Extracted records

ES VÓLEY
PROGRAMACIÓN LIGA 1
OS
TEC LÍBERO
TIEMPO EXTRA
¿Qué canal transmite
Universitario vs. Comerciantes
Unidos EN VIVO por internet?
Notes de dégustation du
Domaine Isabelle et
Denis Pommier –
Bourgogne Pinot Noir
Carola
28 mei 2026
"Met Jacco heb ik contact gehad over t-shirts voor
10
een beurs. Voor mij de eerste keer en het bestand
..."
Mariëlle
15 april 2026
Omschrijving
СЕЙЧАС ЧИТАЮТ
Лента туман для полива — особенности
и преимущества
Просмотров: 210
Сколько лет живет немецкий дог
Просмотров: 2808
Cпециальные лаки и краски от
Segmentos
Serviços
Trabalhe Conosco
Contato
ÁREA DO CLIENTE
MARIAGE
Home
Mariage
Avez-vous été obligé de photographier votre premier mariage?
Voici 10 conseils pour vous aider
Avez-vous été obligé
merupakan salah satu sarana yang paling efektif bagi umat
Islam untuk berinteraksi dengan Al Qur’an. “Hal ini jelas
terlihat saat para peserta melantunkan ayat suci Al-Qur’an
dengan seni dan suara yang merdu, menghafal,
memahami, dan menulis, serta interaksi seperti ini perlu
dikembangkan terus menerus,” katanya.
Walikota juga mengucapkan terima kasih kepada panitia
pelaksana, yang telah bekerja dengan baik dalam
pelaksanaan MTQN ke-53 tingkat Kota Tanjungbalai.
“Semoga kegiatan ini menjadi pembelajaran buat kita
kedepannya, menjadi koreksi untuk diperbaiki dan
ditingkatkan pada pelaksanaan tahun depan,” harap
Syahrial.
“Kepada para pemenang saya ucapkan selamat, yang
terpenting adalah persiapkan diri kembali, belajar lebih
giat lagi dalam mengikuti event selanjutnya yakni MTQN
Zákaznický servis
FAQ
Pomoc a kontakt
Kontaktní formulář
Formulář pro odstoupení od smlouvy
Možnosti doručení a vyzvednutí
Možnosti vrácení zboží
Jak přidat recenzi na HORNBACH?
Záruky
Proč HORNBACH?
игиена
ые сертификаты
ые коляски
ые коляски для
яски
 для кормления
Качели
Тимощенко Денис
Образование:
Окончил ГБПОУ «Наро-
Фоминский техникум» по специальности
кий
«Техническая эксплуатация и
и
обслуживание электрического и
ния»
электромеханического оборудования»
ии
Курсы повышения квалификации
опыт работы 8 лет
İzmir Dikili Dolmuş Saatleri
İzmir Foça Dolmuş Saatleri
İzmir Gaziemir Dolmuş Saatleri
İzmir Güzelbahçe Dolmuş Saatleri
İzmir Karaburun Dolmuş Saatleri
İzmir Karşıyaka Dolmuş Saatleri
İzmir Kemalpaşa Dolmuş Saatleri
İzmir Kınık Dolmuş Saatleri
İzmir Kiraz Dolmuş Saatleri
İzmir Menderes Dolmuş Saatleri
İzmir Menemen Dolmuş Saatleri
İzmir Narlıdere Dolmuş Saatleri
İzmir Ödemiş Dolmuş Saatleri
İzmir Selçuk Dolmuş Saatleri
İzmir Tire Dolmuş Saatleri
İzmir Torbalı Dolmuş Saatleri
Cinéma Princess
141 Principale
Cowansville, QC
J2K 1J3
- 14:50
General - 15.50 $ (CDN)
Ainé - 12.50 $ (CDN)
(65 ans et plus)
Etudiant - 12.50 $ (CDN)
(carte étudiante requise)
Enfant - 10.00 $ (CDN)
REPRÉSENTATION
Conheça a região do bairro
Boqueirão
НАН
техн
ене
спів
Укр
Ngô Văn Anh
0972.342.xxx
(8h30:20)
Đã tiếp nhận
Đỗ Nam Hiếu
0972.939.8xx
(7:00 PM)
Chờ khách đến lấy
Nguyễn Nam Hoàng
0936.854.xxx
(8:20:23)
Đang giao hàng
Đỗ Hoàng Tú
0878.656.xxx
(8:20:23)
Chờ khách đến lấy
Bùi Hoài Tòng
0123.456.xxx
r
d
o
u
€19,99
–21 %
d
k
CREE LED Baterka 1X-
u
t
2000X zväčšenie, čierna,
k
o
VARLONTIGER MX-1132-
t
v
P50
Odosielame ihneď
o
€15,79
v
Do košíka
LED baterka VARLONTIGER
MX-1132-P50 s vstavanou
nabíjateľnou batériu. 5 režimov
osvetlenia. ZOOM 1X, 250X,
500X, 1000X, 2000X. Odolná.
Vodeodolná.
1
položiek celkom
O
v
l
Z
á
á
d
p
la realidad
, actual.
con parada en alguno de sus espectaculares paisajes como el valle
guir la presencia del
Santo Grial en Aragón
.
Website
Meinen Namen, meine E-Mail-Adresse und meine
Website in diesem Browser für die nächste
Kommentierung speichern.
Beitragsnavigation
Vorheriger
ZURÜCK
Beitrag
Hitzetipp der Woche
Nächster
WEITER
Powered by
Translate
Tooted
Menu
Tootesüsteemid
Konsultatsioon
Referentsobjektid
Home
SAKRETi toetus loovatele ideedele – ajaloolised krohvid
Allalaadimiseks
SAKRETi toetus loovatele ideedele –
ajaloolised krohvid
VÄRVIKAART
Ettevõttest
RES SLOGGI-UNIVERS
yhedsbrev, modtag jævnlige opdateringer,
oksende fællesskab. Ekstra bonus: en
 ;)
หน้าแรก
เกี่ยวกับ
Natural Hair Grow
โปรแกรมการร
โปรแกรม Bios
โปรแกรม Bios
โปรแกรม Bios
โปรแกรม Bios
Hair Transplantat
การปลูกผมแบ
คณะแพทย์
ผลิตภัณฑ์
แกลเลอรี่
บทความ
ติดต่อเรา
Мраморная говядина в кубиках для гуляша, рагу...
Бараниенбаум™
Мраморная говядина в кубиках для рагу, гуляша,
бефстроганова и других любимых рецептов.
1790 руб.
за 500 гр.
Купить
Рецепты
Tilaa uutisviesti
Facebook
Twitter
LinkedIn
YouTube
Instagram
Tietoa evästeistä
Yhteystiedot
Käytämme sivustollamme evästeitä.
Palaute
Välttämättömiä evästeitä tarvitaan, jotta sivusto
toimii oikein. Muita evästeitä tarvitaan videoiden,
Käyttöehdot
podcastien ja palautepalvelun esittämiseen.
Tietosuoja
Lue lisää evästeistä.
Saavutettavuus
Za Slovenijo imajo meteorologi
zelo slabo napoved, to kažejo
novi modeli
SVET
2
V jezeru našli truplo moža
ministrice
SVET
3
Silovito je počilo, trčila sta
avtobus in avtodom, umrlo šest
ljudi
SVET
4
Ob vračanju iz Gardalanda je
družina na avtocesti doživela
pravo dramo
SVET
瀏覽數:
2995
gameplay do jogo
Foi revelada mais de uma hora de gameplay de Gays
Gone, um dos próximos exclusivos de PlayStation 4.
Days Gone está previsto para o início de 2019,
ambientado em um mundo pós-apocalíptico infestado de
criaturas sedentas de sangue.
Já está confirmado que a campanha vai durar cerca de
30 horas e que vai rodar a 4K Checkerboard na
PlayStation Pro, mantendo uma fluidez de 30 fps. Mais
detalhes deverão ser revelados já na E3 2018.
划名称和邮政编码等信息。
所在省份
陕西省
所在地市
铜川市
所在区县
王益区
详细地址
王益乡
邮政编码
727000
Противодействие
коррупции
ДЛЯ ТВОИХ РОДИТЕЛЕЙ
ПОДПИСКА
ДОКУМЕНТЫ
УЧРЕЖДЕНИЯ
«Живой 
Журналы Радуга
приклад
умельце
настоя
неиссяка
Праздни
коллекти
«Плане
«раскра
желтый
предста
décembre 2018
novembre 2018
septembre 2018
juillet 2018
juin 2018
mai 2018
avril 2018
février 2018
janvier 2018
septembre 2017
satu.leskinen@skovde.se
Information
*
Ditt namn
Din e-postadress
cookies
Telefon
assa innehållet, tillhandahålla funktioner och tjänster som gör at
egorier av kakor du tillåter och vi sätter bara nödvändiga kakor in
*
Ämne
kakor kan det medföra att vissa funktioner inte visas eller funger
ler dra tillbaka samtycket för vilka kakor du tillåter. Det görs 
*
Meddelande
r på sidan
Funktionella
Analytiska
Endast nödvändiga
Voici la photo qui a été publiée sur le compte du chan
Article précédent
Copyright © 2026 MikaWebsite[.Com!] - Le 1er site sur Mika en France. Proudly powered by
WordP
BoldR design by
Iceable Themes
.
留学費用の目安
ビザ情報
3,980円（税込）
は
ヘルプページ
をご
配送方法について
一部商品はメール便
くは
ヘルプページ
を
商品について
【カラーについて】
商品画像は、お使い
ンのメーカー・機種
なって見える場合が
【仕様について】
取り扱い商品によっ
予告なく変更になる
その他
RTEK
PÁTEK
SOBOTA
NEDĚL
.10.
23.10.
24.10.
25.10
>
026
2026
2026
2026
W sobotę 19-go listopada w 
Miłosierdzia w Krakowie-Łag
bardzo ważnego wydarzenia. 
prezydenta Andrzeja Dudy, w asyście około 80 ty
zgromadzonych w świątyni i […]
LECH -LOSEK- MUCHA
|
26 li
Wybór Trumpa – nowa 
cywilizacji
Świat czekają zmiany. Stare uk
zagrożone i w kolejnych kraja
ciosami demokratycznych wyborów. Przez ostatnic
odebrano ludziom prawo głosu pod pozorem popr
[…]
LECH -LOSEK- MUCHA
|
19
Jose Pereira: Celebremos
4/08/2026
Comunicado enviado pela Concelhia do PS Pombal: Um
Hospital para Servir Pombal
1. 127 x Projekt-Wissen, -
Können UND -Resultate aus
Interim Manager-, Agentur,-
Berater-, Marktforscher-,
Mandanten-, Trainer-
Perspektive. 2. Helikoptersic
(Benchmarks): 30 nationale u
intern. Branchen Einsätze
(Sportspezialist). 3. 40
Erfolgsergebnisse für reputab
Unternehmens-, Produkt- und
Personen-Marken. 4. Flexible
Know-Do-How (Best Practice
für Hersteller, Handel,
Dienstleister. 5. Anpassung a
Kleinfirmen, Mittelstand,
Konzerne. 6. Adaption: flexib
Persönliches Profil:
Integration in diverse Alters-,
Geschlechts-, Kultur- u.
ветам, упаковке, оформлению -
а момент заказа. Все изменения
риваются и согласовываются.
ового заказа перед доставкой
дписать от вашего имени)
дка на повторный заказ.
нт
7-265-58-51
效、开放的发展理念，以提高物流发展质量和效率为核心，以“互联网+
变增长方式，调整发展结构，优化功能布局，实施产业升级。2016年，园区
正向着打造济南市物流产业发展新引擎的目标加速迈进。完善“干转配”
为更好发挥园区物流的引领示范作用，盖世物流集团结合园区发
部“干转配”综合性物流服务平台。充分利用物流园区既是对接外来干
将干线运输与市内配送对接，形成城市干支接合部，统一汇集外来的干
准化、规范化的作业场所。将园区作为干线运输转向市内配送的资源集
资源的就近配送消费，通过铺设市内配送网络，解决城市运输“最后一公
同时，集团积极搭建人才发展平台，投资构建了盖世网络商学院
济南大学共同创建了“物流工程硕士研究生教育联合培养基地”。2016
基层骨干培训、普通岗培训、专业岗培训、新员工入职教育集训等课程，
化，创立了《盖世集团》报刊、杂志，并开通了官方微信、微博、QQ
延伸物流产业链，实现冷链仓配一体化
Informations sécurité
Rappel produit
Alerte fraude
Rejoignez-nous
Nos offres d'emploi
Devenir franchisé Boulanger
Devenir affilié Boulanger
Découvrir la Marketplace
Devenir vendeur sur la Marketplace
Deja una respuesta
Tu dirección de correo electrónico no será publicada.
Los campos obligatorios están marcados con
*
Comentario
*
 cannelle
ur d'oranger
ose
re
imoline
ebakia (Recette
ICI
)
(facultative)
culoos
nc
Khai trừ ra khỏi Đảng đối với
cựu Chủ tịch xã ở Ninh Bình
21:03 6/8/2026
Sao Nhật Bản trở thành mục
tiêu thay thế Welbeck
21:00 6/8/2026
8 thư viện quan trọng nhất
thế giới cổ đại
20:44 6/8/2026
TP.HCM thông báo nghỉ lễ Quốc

- EXERCISE BRIEF: Your answer should consist of the lines from the line with "для кормления" to the line with "REPRÉSENTATION" above, repeated exactly, both ends included.

- OUTPUT OF THE EXERCISE:
 для кормления
Качели
Тимощенко Денис
Образование:
Окончил ГБПОУ «Наро-
Фоминский техникум» по специальности
кий
«Техническая эксплуатация и
и
обслуживание электрического и
ния»
электромеханического оборудования»
ии
Курсы повышения квалификации
опыт работы 8 лет
İzmir Dikili Dolmuş Saatleri
İzmir Foça Dolmuş Saatleri
İzmir Gaziemir Dolmuş Saatleri
İzmir Güzelbahçe Dolmuş Saatleri
İzmir Karaburun Dolmuş Saatleri
İzmir Karşıyaka Dolmuş Saatleri
İzmir Kemalpaşa Dolmuş Saatleri
İzmir Kınık Dolmuş Saatleri
İzmir Kiraz Dolmuş Saatleri
İzmir Menderes Dolmuş Saatleri
İzmir Menemen Dolmuş Saatleri
İzmir Narlıdere Dolmuş Saatleri
İzmir Ödemiş Dolmuş Saatleri
İzmir Selçuk Dolmuş Saatleri
İzmir Tire Dolmuş Saatleri
İzmir Torbalı Dolmuş Saatleri
Cinéma Princess
141 Principale
Cowansville, QC
J2K 1J3
- 14:50
General - 15.50 $ (CDN)
Ainé - 12.50 $ (CDN)
(65 ans et plus)
Etudiant - 12.50 $ (CDN)
(carte étudiante requise)
Enfant - 10.00 $ (CDN)
REPRÉSENTATION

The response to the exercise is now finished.